Definition

Selection Rate is the proportion (percentage) of candidates selected or hired out of the total applicants.

  • It’s most commonly used in HR, recruiting, and fairness analysis.
  • In machine learning, it can also refer to the rate at which a model “selects” a group as positive.

Formula

$\text{Selection Rate} = \frac{\text{Number of Candidates Selected}}{\text{Total Number of Applicants}} \times 100\%$


Examples

1. HR / Hiring

  • 200 people apply for a job.
  • 20 are hired.
  • Selection Rate = 20 ÷ 200 = 10%.

This shows how competitive the hiring process is.


2. Fairness in AI / Adverse Impact Analysis

Suppose you’re checking if a hiring algorithm is fair between two groups:

  • Group A: 100 applicants, 30 selected → 30% selection rate.
  • Group B: 100 applicants, 15 selected → 15% selection rate.

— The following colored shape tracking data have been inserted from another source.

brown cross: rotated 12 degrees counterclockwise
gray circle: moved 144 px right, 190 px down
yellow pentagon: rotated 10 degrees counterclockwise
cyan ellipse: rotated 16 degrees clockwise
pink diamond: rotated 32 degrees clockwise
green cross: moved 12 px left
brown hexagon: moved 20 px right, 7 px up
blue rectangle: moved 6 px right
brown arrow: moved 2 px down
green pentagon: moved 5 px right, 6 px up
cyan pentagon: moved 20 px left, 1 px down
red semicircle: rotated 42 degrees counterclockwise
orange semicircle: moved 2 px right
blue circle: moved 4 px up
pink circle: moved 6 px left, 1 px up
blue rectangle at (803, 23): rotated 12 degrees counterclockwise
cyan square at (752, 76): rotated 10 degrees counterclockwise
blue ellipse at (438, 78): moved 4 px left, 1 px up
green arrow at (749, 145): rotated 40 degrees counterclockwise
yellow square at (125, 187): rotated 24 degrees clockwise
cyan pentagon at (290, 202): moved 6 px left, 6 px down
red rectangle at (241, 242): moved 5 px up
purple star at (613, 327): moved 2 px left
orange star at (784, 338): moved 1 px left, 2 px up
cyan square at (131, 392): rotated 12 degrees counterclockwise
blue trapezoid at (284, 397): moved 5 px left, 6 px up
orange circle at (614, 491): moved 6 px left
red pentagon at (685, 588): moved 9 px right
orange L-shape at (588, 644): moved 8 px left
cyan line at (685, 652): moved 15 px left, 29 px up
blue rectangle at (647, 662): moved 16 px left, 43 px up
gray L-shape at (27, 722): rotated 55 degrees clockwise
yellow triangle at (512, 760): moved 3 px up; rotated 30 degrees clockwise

Under the U.S. EEOC’s “four-fifths (80%) rule, the selection rate for Group B must be at least 80% of Group A’s rate (i.e., ≥ 24%).
Since 15% < 24%, there’s potential adverse impact against Group B.


3. Machine Learning Context

If a model predicts who gets a loan:

  • Out of 1,000 applicants, 250 are approved.
  • Selection Rate = 250 ÷ 1,000 = 25%.

This is important in fairness audits to check if approval rates differ too much across demographic groups.


Key Points

  • Selection Rate = percentage of people/items chosen.
  • Used in hiring, admissions, credit approval, or ML fairness checks.
  • In fairness law, compared across groups (adverse impact analysis).